She topped her $15,000 goal of last year’s self-financing campaign and now the album is about to see the light of day. Wednesday’s show coincided with Flores’ birthday in a show at which she was joined by newer generation roots-rock singers Ruby James and Kim Lenz, as well as a surprise appearance during the encore my surviving longtime Ramones member Marky Ramone, who jumped behind the drum kit to bash away enthusiastically on the Jerry Lee Lewis-inspired “I’m On Fire.”

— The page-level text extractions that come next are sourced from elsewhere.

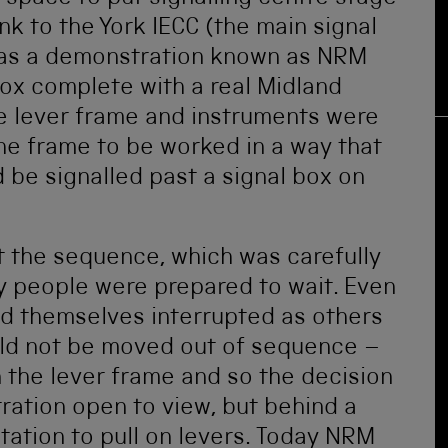
link to the York IECC (the main signal
ll as a demonstration known as NRM
box complete with a real Midland
he lever frame and instruments were
the frame to be worked in a way that
be signalled past a signal box on
t the sequence, which was carefully
y people were prepared to wait. Even
nd themselves interrupted as others
ould not be moved out of sequence –
on the lever frame and so the decision
ration open to view, but behind a
ation to pull on levers. Today NRM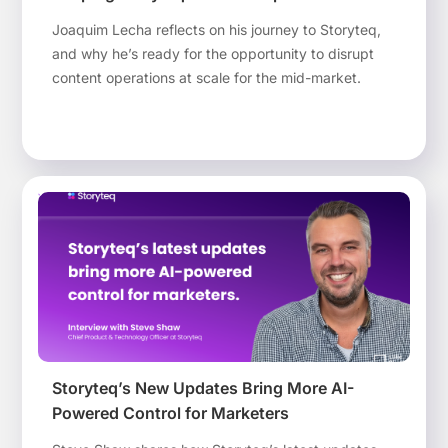
Joaquim Lecha reflects on his journey to Storyteq,
and why he’s ready for the opportunity to disrupt
content operations at scale for the mid-market.
Storyteq’s New Updates Bring More AI-
Powered Control for Marketers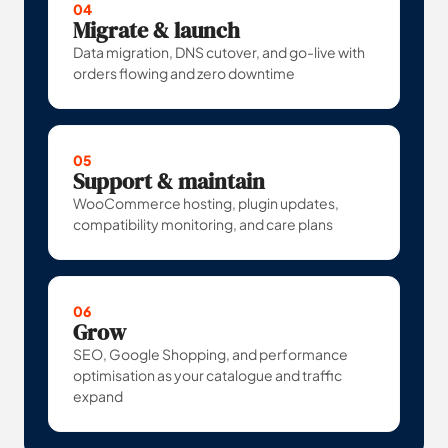
04
Migrate & launch
Data migration, DNS cutover, and go-live with
orders flowing and zero downtime
05
Support & maintain
WooCommerce hosting, plugin updates,
compatibility monitoring, and care plans
06
Grow
SEO, Google Shopping, and performance
optimisation as your catalogue and traffic
expand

Before that, Flores and her pals, also including longtime roots-scene bassist Russell Scott, tenor saxophonist Stephen Cooper and fiery keyboardist extraordinaire Doña Oxford, zipped through a dozen songs that Martin had recorded during her brief moment in the spotlight in the ‘50s, or on the “Blanco Sessions” album in 2007. Flores explained how, in the conservative atmosphere of the ‘50s, Martin saw her career come crashing abruptly to an end when she got pregnant at 17 and her record label, RCA, dropped her.
“This is for Janis,” Flores said toward the end of the set, “and for all of us she inspired and for all those who should be inspired by her and know more about her.” Flores, who was a leading light of the Southern California roots music scene in the late 1970s and ‘80s fronting the band the Screamin’ Sirens and in various solo configurations, has a new album of her own due for release on Oct. 18, titled “Working Girl’s Guitar.”
And Flores has just been announced as one of the participants in the Rock and Roll Hall of Fame’s Oct. 27 “American Masters” salute to rock founding father Chuck Berry.